The driver removed the cap from a glass bottle sitting parallel in the passenger seat – Jim Beam, ancient spirit, trusted companion, he thought. One hand on the wheel, the driver lifted the bottle to his lips, opened his throat, and drained the amber river.
No DUI checkpoints on the Old Roads, no Federal cruisers, no CCTV drones, no thermal traffic monitoring beams. Instead, Lynyrd Skynyrd, a bottle of Jim Beam, and the open road.
The Lincoln Highway vomited gravel and asphalt underneath rubber tires, as the driver tossed the bottle onto the empty passenger seat, fishing for the hand-rolled cigarette tucked into his shirt pocket.
The driver spent two decades fixing the family heirloom, emerald 2120 Ford Mustang, like his father before him, and father before him, and father before him, and… father before him, Jim Beam and all. He shook his fist violently at the hover-cars, searching for the cigarette with his right hand.
“I’d like to see you pull me over now!”
The driver chuckled, whiskey evaporating from his breath.
He failed to see Abraham or his buggy.
The Ford Mustang hopped over disfigured concrete, skipping cracks and crevices, soaring above the horizon, until the driver caught a shadow in the corner of his eye. Too Late.
“YEAAAAAAAaaaagghhhh,” the driver torpedoed the black stallion, an implosion on impact. The horse legs twisted and catapulted underneath the moving vehicle, torso rupturing, and ribcage spearing the windshield before disintegrating into raven hair and plasmic dust.
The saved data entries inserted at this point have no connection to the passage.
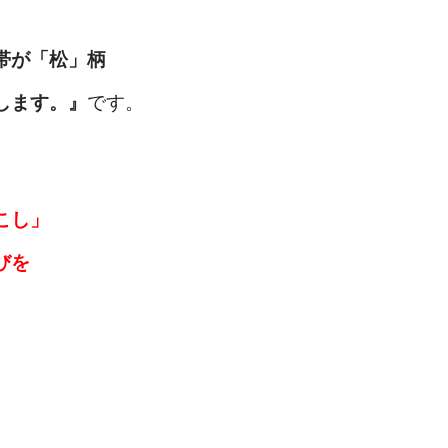
帯が「松」柄
します。』
です。
こし」
びを
す。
A sanguine mist, horse bowels, and the steel buggy frame infiltrated the Ford Mustang, ferociously penetrating the driver and propelling the automobile from the Lancaster Highway and into an Oak tree, spewing steel shards and broken glass, before erupting into flames.
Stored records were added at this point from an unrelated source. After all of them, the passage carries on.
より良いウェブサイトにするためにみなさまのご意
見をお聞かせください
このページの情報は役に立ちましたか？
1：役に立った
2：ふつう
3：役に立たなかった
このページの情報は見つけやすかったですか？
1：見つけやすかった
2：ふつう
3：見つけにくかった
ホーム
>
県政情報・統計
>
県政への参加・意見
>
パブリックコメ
Abraham yanked himself from the bloodied asphalt, incisions tracing his palms.
He leaped just in time, leaving his stallion for a lesser fate – a carcass painting the Old Roads like an Amish Cherry pie.
In the distance, Abraham noticed the Ford Mustang, emerald paint crackling underneath the hovering Oak tree, flames marching towards a Federal farm.
InCellect Sentinels ceased their work, producing water cannons from their palms, extinguishing the emerging fire. However they did not drown the engulfed Mustang or the Oak tree, as these coordinates fell outside Federal property.
Emergency services no longer operated the Old Roads. Now he was alone.
Abraham would not build a barn that day, like his father before him, and father before him, and father before him, and… father before him.